Chilling injury in husk tomato leaves as defined by scanning calorimetry

• Published in: Thermochimica acta Vol. 349; no. 1; pp. 125 - 129
• Main Authors: Rascón-Chu, A, Carvajal-Millán, E, Garcı́a-Estrada, R, Siller, J.H, Martı́nez, J.J, Guerrero, V.M, Gardea, A.A
• Format: Journal Article Conference Proceeding
• Language: English
• Published: Amsterdam Elsevier B.V 01.04.2000; Elsevier Science
• Subjects: Agronomy. Soil science and plant productions; Biological and medical sciences; Calorimetry; Chilling injury; Economic plant physiology; Fundamental and applied biological sciences. Psychology; Generalities and techniques; Husk tomato; Ion leakage; Calorimetry; Husk tomato; Ion leakage; Chilling injury; Temperature; Cold; Vegetable crop; Alteration; Plant leaf; Fruit vegetable; Tomato
• ISSN: 0040-6031; 1872-762X
• DOI: 10.1016/S0040-6031(99)00504-3

Chilling injury is a common disorder to both tropical and some temperate species. Husk tomato plants ( Physalis ixocarpa L.) were used to study chilling injury and define temperature ranges at which such injury occurs. Greenhouse-grown ‘Cerro Gordo’ husk tomato plants were used. Samples were taken from the first true leaf of 1-month-old plants. Preliminary tests using electric conductivity (EC) were carried out to narrow a temperature range. Results indicated that 1 h exposure between 6 and 3°C was enough for leaf tissue to increase ion leakage. Afterwards a differential scanning calorimetric assay was done in a range from 15 to 0°C and a scanning rate of 7°C h −1. To include the effects of period and temperature exposure, a factorial experiment was carried out with exposures from 0 to 3 h at half an hour intervals, and isotherms were done at 0, 3, 6, 9, and 12°C. Activity recovered (%) was estimated by comparison to activity at 25°C. A highly significant interaction between exposure and temperature was found, confirming EC results. On average, exposures above 1 h and temperatures below 6°C caused the lowest recovery in activity as defined by the algorithm Actrec (%)=(97−16t+2.5T)/(1−0.01t+0.02T) with an R 2 of 0.95. Since a clear temperature breaking point was not observed, an analysis of scanning data was done.

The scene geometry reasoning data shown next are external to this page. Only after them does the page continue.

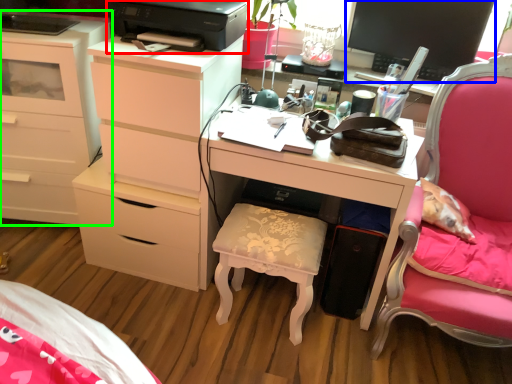 Question: Considering the real-world distances, which object is farthest from printer (highlighted by a red box)? computer monitor (highlighted by a blue box) or chest of drawers (highlighted by a green box)?

Choices:
 (A) computer monitor
 (B) chest of drawers

Answer: (A) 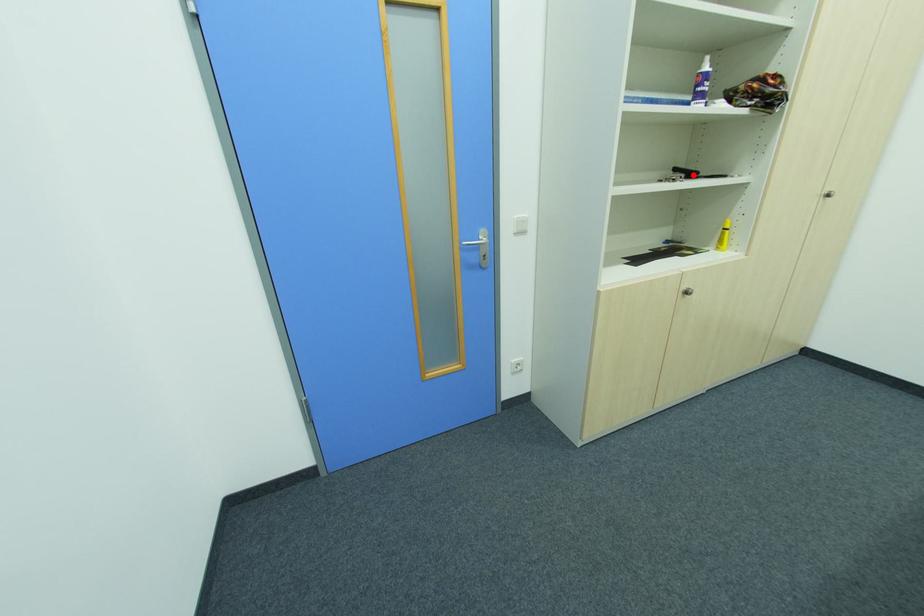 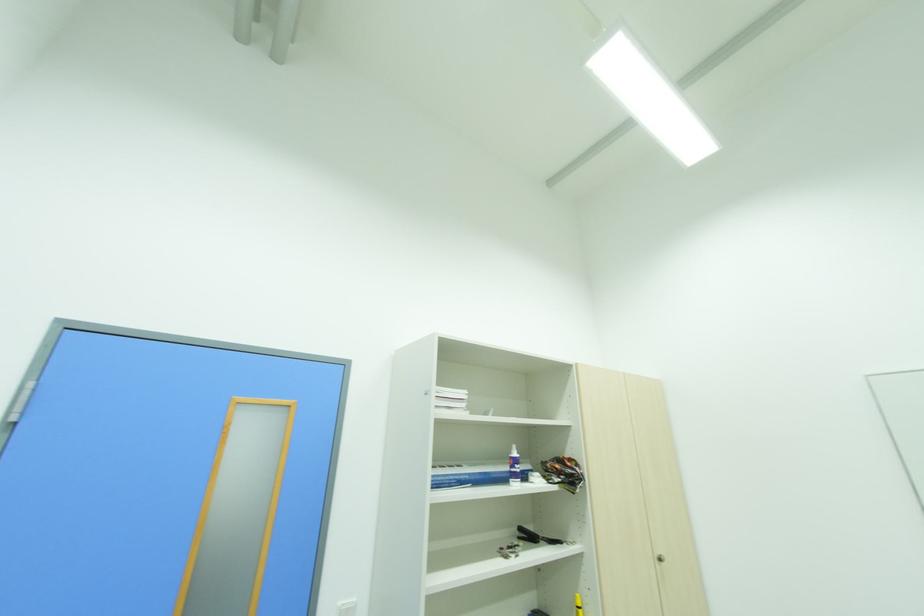 Find the pixel in the second image that matches the highlighted location in the first image.

(536, 539) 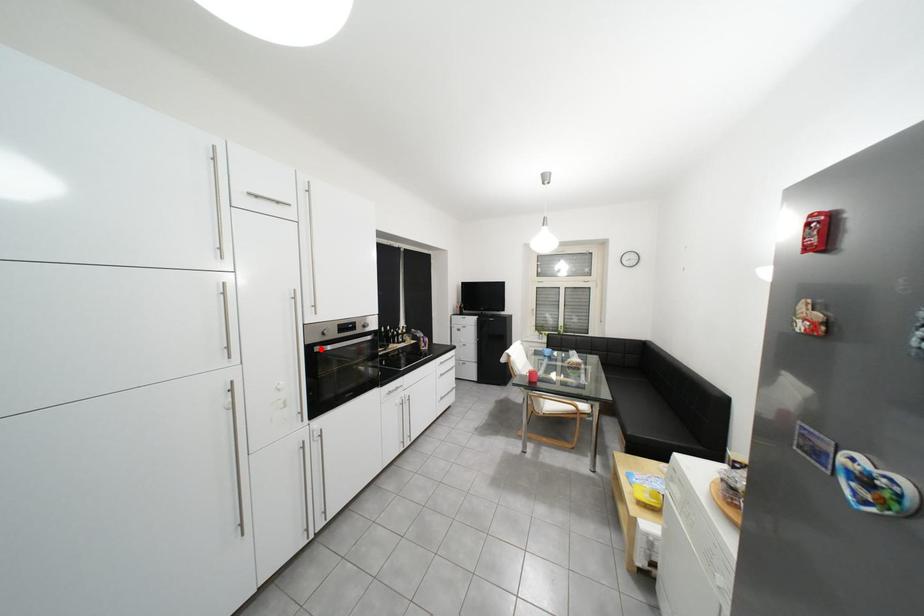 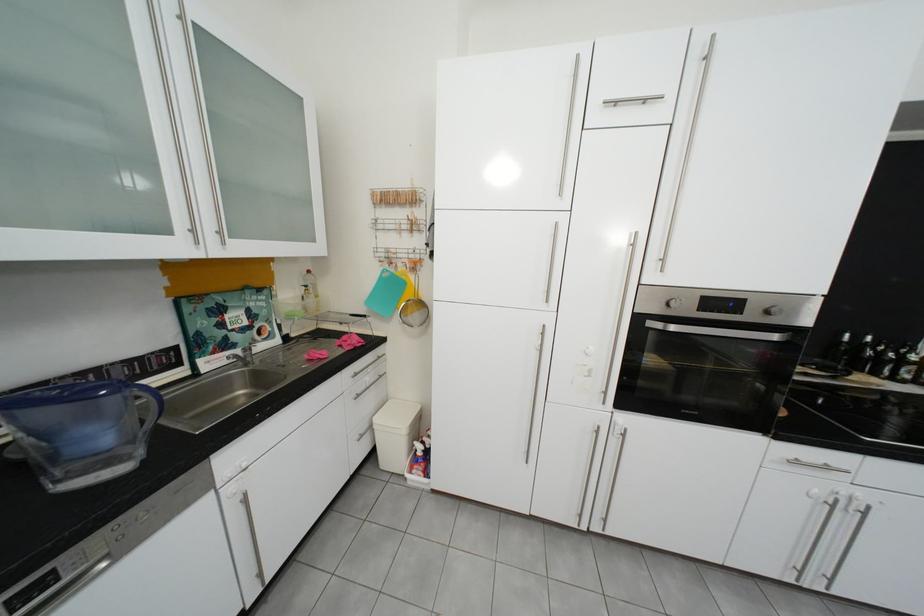 The point at the highlighted location is marked in the first image. Where is the corresponding point in the second image?

(650, 320) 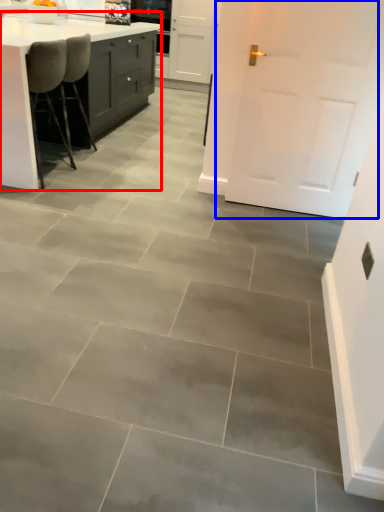 Question: Among these objects, which one is farthest to the camera, countertop (highlighted by a red box) or door (highlighted by a blue box)?

Choices:
 (A) countertop
 (B) door

Answer: (A) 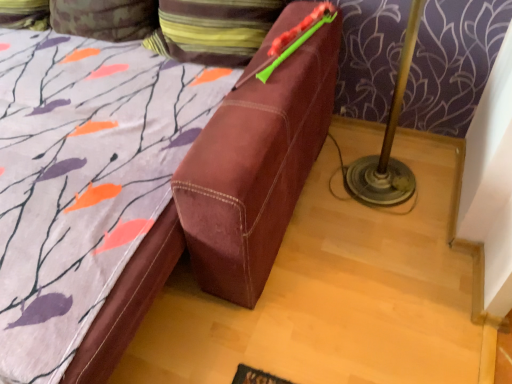 Question: Which direction should I rotate to face velvety brown pillow at upper center, arranged as the 1th pillow when viewed from the right, — up or down?

Choices:
 (A) down
 (B) up

Answer: (B)

Question: From a real-world perspective, does velvety brown pillow at upper center, the 2th pillow from the left, stand above camouflage fabric pillow at upper left, marked as the 2th pillow in a right-to-left arrangement?

Choices:
 (A) yes
 (B) no

Answer: (A)

Question: Is velvety brown pillow at upper center, the 2th pillow from the left, in front of camouflage fabric pillow at upper left, marked as the 2th pillow in a right-to-left arrangement?

Choices:
 (A) yes
 (B) no

Answer: (A)

Question: Does velvety brown pillow at upper center, arranged as the 1th pillow when viewed from the right, lie behind camouflage fabric pillow at upper left, placed as the first pillow when sorted from left to right?

Choices:
 (A) no
 (B) yes

Answer: (A)

Question: From a real-world perspective, is velvety brown pillow at upper center, the 2th pillow from the left, physically below camouflage fabric pillow at upper left, placed as the first pillow when sorted from left to right?

Choices:
 (A) yes
 (B) no

Answer: (B)

Question: From the image's perspective, does velvety brown pillow at upper center, arranged as the 1th pillow when viewed from the right, appear lower than camouflage fabric pillow at upper left, marked as the 2th pillow in a right-to-left arrangement?

Choices:
 (A) no
 (B) yes

Answer: (B)

Question: Is velvety brown pillow at upper center, the 2th pillow from the left, facing towards camouflage fabric pillow at upper left, placed as the first pillow when sorted from left to right?

Choices:
 (A) no
 (B) yes

Answer: (A)

Question: Is camouflage fabric pillow at upper left, marked as the 2th pillow in a right-to-left arrangement, facing away from velvety brown pillow at upper center, arranged as the 1th pillow when viewed from the right?

Choices:
 (A) yes
 (B) no

Answer: (B)

Question: Is camouflage fabric pillow at upper left, placed as the first pillow when sorted from left to right, in front of velvety brown pillow at upper center, arranged as the 1th pillow when viewed from the right?

Choices:
 (A) yes
 (B) no

Answer: (B)

Question: Does camouflage fabric pillow at upper left, placed as the first pillow when sorted from left to right, appear on the right side of velvety brown pillow at upper center, arranged as the 1th pillow when viewed from the right?

Choices:
 (A) yes
 (B) no

Answer: (B)

Question: Could you tell me if camouflage fabric pillow at upper left, placed as the first pillow when sorted from left to right, is turned towards velvety brown pillow at upper center, the 2th pillow from the left?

First by a fourth order polynomial regression to fit such data, followed by a second derivative to estimate inflection points associated with slope changes. Such inflections are regarded as changes in tissue metabolic activity, and our results clearly narrow such point ca . 5°C. Therefore, we can conclude that conditions leading to the lowest recovery in metabolic activity include exposures to temperatures at or below 5°C for 1 h or more.